## Records for processing
_ _ _

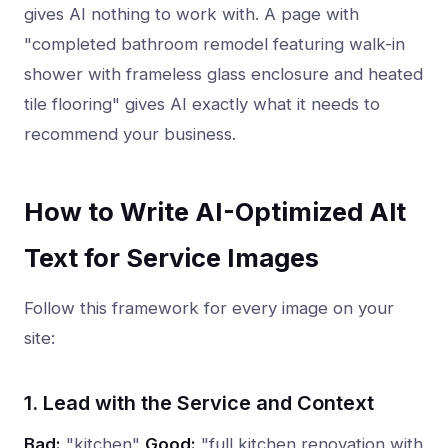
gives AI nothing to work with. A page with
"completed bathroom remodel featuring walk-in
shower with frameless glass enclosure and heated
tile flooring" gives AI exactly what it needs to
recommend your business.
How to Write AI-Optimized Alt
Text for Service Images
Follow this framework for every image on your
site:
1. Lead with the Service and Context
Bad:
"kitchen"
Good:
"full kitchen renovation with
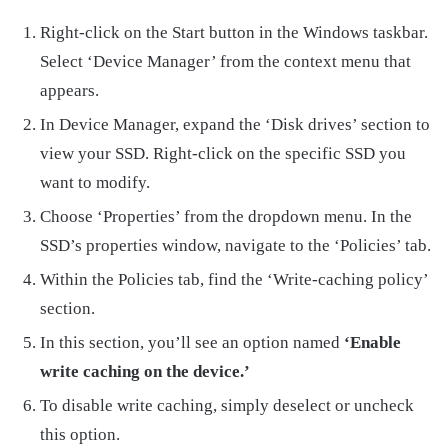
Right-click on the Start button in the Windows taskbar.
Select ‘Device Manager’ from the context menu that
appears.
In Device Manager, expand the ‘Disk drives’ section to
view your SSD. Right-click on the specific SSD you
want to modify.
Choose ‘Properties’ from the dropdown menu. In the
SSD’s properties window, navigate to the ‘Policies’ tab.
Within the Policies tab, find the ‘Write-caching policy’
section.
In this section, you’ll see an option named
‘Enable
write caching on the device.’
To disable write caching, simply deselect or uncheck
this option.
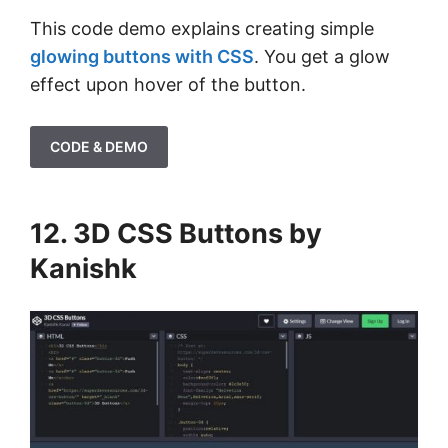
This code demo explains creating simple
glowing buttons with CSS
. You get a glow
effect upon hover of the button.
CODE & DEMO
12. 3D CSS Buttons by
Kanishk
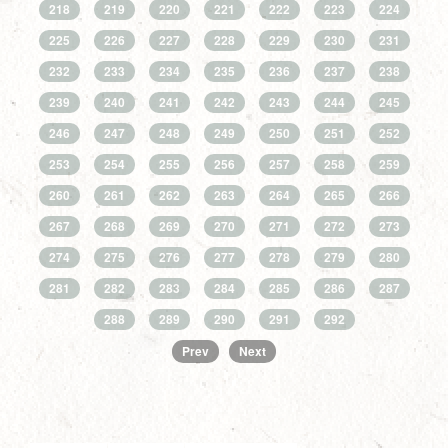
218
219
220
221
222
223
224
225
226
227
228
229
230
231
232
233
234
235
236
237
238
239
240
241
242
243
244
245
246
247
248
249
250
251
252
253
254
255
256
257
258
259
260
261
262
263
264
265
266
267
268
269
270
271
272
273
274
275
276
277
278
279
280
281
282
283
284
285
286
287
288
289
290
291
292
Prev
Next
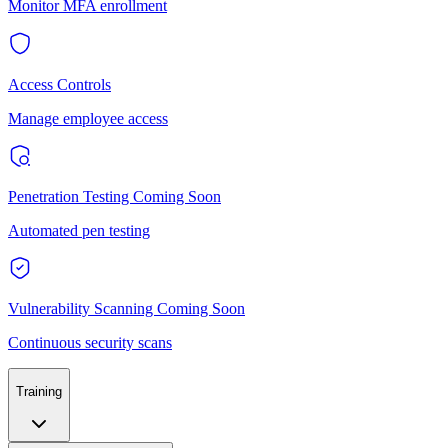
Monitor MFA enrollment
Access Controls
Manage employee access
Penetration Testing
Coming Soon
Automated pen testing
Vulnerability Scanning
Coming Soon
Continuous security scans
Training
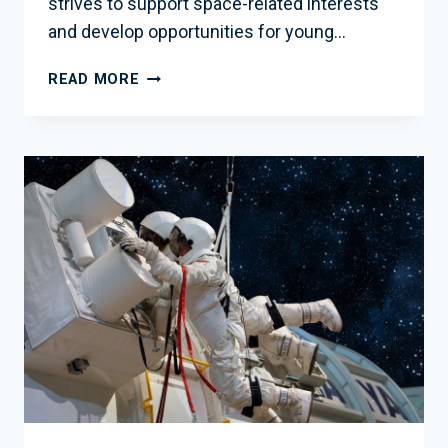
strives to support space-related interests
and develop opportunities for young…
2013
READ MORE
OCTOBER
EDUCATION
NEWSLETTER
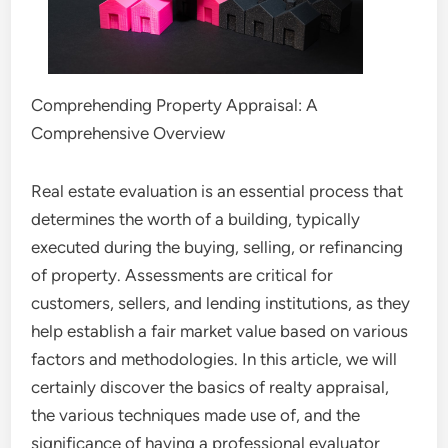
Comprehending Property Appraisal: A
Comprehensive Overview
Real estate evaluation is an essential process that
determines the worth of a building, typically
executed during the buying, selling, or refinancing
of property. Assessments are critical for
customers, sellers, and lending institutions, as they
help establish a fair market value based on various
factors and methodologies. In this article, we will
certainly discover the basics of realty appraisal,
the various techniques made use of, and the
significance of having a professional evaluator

_ _ _

## What is being asked
Write out each entry above once more, exactly as written, and drop the pictures.

## Exercise result
gives AI nothing to work with. A page with
"completed bathroom remodel featuring walk-in
shower with frameless glass enclosure and heated
tile flooring" gives AI exactly what it needs to
recommend your business.
How to Write AI-Optimized Alt
Text for Service Images
Follow this framework for every image on your
site:
1. Lead with the Service and Context
Bad:
"kitchen"
Good:
"full kitchen renovation with
Right-click on the Start button in the Windows taskbar.
Select ‘Device Manager’ from the context menu that
appears.
In Device Manager, expand the ‘Disk drives’ section to
view your SSD. Right-click on the specific SSD you
want to modify.
Choose ‘Properties’ from the dropdown menu. In the
SSD’s properties window, navigate to the ‘Policies’ tab.
Within the Policies tab, find the ‘Write-caching policy’
section.
In this section, you’ll see an option named
‘Enable
write caching on the device.’
To disable write caching, simply deselect or uncheck
this option.
This code demo explains creating simple
glowing buttons with CSS
. You get a glow
effect upon hover of the button.
CODE & DEMO
12. 3D CSS Buttons by
Kanishk
218
219
220
221
222
223
224
225
226
227
228
229
230
231
232
233
234
235
236
237
238
239
240
241
242
243
244
245
246
247
248
249
250
251
252
253
254
255
256
257
258
259
260
261
262
263
264
265
266
267
268
269
270
271
272
273
274
275
276
277
278
279
280
281
282
283
284
285
286
287
288
289
290
291
292
Prev
Next
Monitor MFA enrollment
Access Controls
Manage employee access
Penetration Testing
Coming Soon
Automated pen testing
Vulnerability Scanning
Coming Soon
Continuous security scans
Training
strives to support space-related interests
and develop opportunities for young…
2013
READ MORE
OCTOBER
EDUCATION
NEWSLETTER
Comprehending Property Appraisal: A
Comprehensive Overview
Real estate evaluation is an essential process that
determines the worth of a building, typically
executed during the buying, selling, or refinancing
of property. Assessments are critical for
customers, sellers, and lending institutions, as they
help establish a fair market value based on various
factors and methodologies. In this article, we will
certainly discover the basics of realty appraisal,
the various techniques made use of, and the
significance of having a professional evaluator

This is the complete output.